- President Barack Obama's new "Computer Science for All" initiative, included in his 2017 budget proposal, calls for a $4 billion commitment to computer science education in K-12.
- The budget proposal also calls on the National Science Foundation and the Corporation for National and Community Service to spend upwards of $135 million on computer science-related teacher training.
- The White House is partnering with companies like Apple, Microsoft and Facebook to help launch the education initiative. The Cartoon Network is also spending $30 million on a campaign to attract young people to creative coding, the Dayton Business Journal reports.

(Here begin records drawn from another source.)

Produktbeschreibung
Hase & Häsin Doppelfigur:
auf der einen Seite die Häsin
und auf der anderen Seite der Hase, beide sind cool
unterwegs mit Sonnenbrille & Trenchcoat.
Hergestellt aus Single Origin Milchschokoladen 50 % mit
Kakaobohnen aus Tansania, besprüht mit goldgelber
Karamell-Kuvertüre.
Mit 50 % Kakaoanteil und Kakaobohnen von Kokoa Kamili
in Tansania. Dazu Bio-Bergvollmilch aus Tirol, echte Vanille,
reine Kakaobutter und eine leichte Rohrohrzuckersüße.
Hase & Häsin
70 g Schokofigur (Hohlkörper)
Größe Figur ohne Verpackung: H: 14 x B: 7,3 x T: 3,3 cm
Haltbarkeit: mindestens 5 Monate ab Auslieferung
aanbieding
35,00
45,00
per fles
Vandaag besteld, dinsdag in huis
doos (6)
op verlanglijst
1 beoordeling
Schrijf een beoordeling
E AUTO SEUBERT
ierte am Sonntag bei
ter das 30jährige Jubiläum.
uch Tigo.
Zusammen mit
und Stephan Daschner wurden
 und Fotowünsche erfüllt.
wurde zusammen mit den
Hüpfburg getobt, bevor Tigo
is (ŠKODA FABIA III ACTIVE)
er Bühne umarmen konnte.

The president's new initiative is likely thrilling to those in the soaring ed-tech industry, where investment last year reached a peak high of $1.85 billion, as such an initiative is sure to require new platforms and tools in the classroom.

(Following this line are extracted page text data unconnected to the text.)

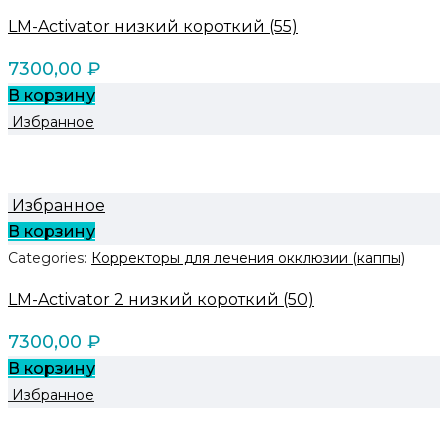
LM-Activator низкий короткий (55)
7300,00
₽
В корзину
Избранное
Избранное
В корзину
Categories:
Корректоры для лечения окклюзии (каппы)
LM-Activator 2 низкий короткий (50)
7300,00
₽
В корзину
Избранное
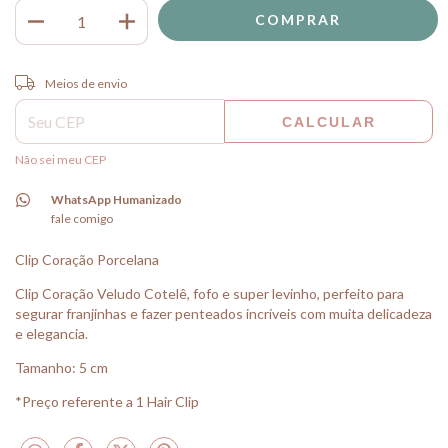
Entregas para o CEP:
ALTERAR CEP
Meios de envio
CALCULAR
Não sei meu CEP
WhatsApp Humanizado
fale comigo
Clip Coração Porcelana
Clip Coração Veludo Cotelê, fofo e super levinho, perfeito para
segurar franjinhas e fazer penteados incríveis com muita delicadeza
e elegancia.
Tamanho: 5 cm
*Preço referente a 1 Hair Clip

The plan is focused on the future IT job market, where skilled IT professionals are well-paid and in high demand.
"Last year, there were more than 600,000 high-paying tech jobs across the United States that were unfilled, and by 2018, 51 percent of all STEM jobs are projected to be in computer science-related fields," according to a White House statement, the Business Journal reported.
The initiative also works to try and promote diversity in STEM, with small percentages of women, African-Americans and Latinos taking the AP Computer Science exam, according to the White House.
CIOs are under increasing pressure when it comes to finding technical talent and find it difficult to retain professionals who can sometimes seek higher salaries and a better work-life balance at other companies.